"Attestation de déplacement dérogatoire" ou "papier qui dit pourquoi on sort" ? Les associations de personnes avec un handicap intellectuel multiplient les documents en "facile à lire et à comprendre" en élaborant un algorithme de simplification.
Formulaires administratifs, modes d'emploi, livrets explicatifs dans les musées… Il n'est désormais pas rare de trouver ce type de documents simplifiés, rédigés à destination de tous ceux qui ont des difficultés de compréhension - du fait d'un handicap mental, mais aussi par exemple d'une connaissance parcellaire du français. Les personnes porteuses d'un handicap mental vivent dans une société "pas évidente pour elles", explique Bruno Le Maire, en charge de l'accessibilité au sein de l'association Unapei. Avec ses phrases courtes et ses mots simples, le facile à lire et à comprendre (Falc) les aide à "comprendre comment elle fonctionne" et donc à mieux s'y insérer. Ce "moyen de communication universel" peut être utilisé pour expliquer le déroulement d'un examen médical, les règles d'une activité sportive... ou, pendant la crise du covid-19, décrire les gestes barrière, ou les étapes du déconfinement.
Plus de doc en Falc
"Aujourd'hui la plupart des personnes handicapées demandent qu'il y ait plus de documents en Falc. Surtout les paperasses à remplir car c'est très compliqué", témoigne Lahcen Er Rajaoui, qui préside l'association de personnes handicapées intellectuelles "Nous aussi". En Falc, on préférera écrire "je me déplace pour sortir mon chien", plutôt que "mon déplacement est lié aux besoins des animaux de compagnie". Et, dans un formulaire, "je suis né(e) le..." plutôt que "date de naissance". Une quinzaine d'Esat (établissements et services d'aide par le travail) à travers la France ont mis en place des ateliers de transcription : encadrés par un animateur, des personnes handicapées s'y réunissent régulièrement pour rédiger ensemble les formulations qui rendront compréhensible tel ou tel formulaire.
Une demande exponentielle
"C'est une activité très valorisante pour eux ; ils fournissent une prestation intellectuelle, ce qui est paradoxal pour des personnes ayant une déficience", souligne Didier Vincent, un éducateur qui encadre de tels ateliers à l'Esat La Roseraie de Carrières-sur-Seine (Yvelines). "C'est un peu compliqué de rendre les choses facile à comprendre. Mais c'est intéressant, on apprend des choses, et on aide les autres", témoigne Pierre Barreau, lui-même atteint d'un handicap intellectuel et qui participe depuis plusieurs années à ces ateliers. Pour les transcripteurs, l'activité est enrichissante et donne lieu parfois à des rencontres ou excursions - par exemple dans une exposition dont les explications doivent être adaptées en Falc. Mais l'exercice reste très chronophage, d'autant que, souvent, les participants à l'atelier ne peuvent pas s'y consacrer plusieurs heures d'affilée. Or, "la demande de documents en Falc connaît une hausse exponentielle, il faut donc changer d'échelle et accélérer", explique Maxime Bonnemayre, en charge de ce dossier à l'Unapei.

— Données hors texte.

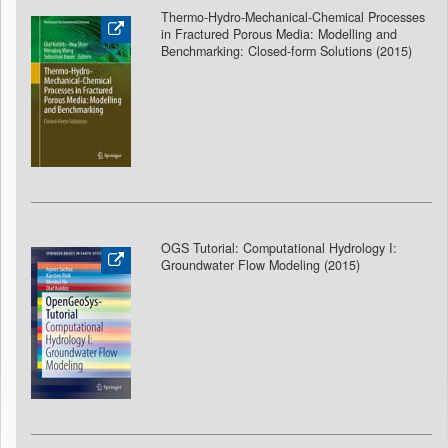
Thermo-Hydro-Mechanical-Chemical Processes
in Fractured Porous Media: Modelling and
Benchmarking: Closed-form Solutions (2015)
OGS Tutorial: Computational Hydrology I:
Groundwater Flow Modeling
(2015)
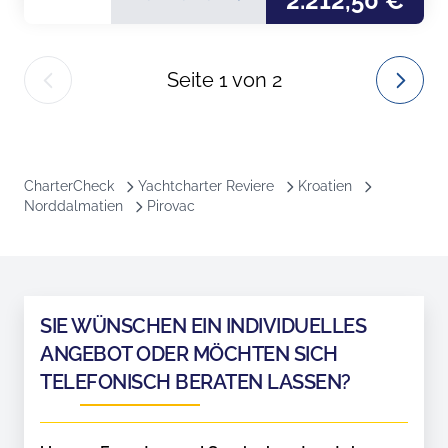
2.212,50 €
Seite
1
von
2
CharterCheck
Yachtcharter Reviere
Kroatien
Norddalmatien
Pirovac
SIE WÜNSCHEN EIN INDIVIDUELLES
ANGEBOT ODER MÖCHTEN SICH
TELEFONISCH BERATEN LASSEN?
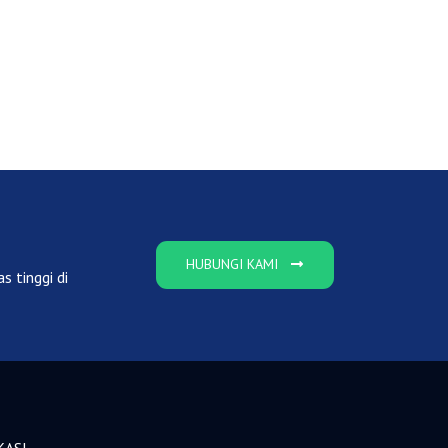
HUBUNGI KAMI
s tinggi di
KASI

Un algorithme en cours de développement
Pour ce faire, les promoteurs du Falc misent sur l'informatique ; un algorithme, en cours de développement, pourrait faciliter la tâche des transcripteurs en procédant à une première analyse du texte à simplifier (article en lien ci-dessous). "Il s'agit d'apprendre à la machine pourquoi un texte compliqué est compliqué, puis de l'amener à dire la même chose de manière plus simple", détaille Louis Martin, le doctorant qui travaille sur ce projet à l'Inria (Institut national de recherche en sciences et technologies du numérique) et au laboratoire d'intelligence artificielle de Facebook. L'idée n'est pas de "se passer totalement de l'humain" car les personnes handicapées devront toujours choisir la meilleure phrase parmi celles proposées par le logiciel. Mais plutôt de faciliter le travail et faire gagner du temps aux transcripteurs, explique le chercheur, qui espère aboutir en 2021 à un logiciel opérationnel, en "open source".
Informatique ou pas, "l'idéal serait que le Falc devienne naturel, qu'il entre dans les moeurs", souligne Luc Pallier, directeur de l'Esat de la Roseraie, dont l'établissement assure des prestations de transcription. "Il faudrait que les associations et entreprises 'pensent' Falc et écrivent directement en Falc. C'est ça l'avenir".